→ **TASK REQUIREMENTS**: Tally the lines below that hold the string "التفسير", and give only the tally.

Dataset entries

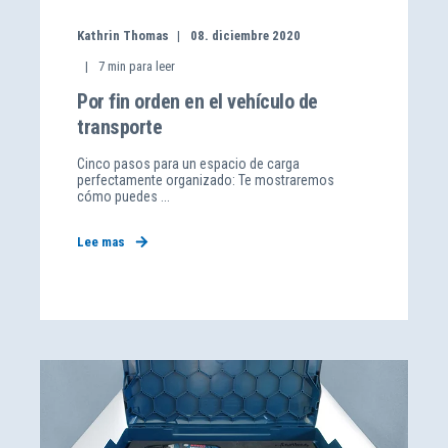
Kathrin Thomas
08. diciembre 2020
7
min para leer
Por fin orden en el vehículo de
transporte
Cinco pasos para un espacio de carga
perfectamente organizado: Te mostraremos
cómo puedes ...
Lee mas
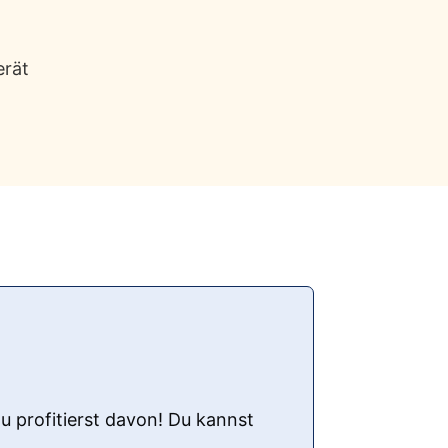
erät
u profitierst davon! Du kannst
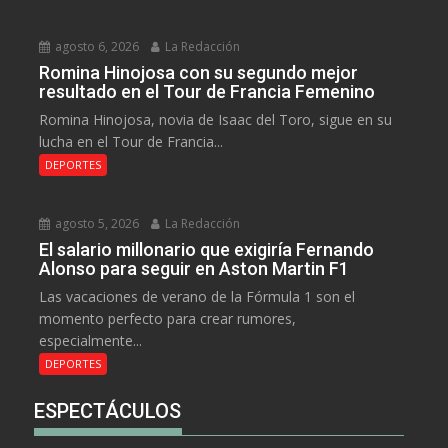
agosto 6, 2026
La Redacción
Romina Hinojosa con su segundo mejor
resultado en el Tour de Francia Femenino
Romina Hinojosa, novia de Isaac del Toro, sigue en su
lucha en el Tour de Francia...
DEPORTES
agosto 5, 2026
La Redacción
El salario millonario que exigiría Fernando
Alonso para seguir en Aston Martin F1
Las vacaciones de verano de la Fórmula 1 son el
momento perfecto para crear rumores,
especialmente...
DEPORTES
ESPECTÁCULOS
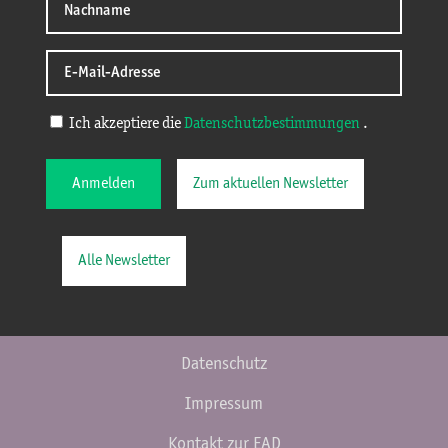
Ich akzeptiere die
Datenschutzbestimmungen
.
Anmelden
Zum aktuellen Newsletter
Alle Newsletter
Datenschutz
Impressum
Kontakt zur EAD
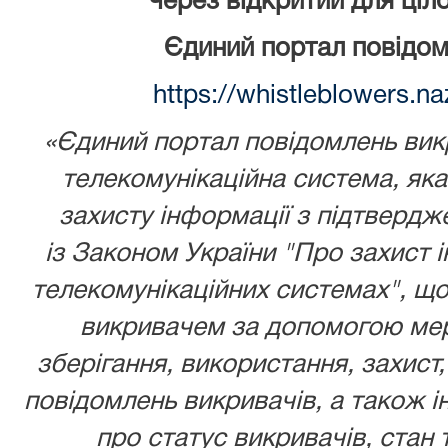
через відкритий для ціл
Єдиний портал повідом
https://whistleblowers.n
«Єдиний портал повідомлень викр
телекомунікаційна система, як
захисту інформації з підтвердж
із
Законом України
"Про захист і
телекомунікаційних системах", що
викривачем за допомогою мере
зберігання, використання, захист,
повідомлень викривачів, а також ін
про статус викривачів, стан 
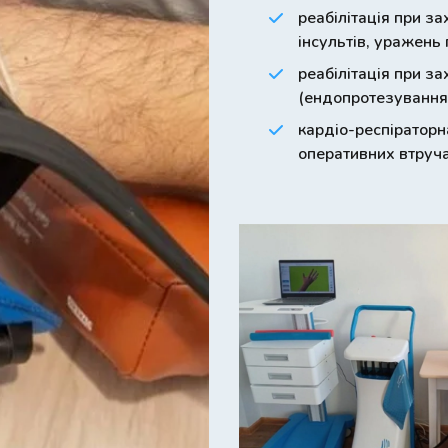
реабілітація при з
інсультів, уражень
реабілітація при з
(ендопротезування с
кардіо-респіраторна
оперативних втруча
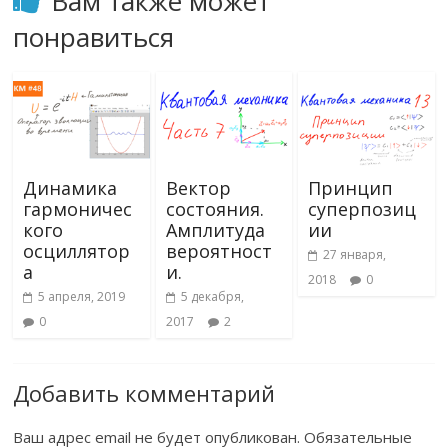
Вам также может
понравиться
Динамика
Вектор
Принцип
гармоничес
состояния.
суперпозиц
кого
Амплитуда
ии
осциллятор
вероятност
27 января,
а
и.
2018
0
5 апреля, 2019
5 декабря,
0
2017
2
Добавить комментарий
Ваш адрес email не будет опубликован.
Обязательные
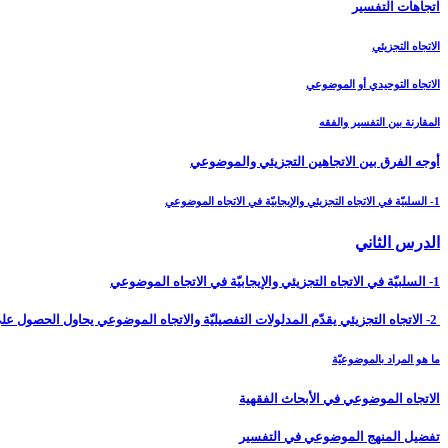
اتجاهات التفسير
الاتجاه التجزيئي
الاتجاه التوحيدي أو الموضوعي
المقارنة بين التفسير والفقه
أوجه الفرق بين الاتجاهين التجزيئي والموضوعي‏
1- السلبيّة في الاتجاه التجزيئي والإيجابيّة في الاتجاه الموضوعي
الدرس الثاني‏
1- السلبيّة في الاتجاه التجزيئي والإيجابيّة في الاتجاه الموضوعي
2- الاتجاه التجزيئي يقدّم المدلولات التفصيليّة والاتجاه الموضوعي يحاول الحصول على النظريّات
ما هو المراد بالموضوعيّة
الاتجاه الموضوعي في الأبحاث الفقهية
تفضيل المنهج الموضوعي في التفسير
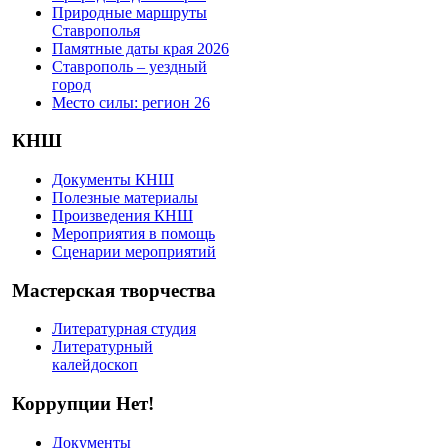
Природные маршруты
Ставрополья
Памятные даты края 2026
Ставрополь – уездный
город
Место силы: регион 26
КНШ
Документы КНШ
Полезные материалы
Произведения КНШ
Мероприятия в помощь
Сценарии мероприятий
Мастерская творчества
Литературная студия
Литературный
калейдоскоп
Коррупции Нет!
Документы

→ **TASK ANSWER**: 3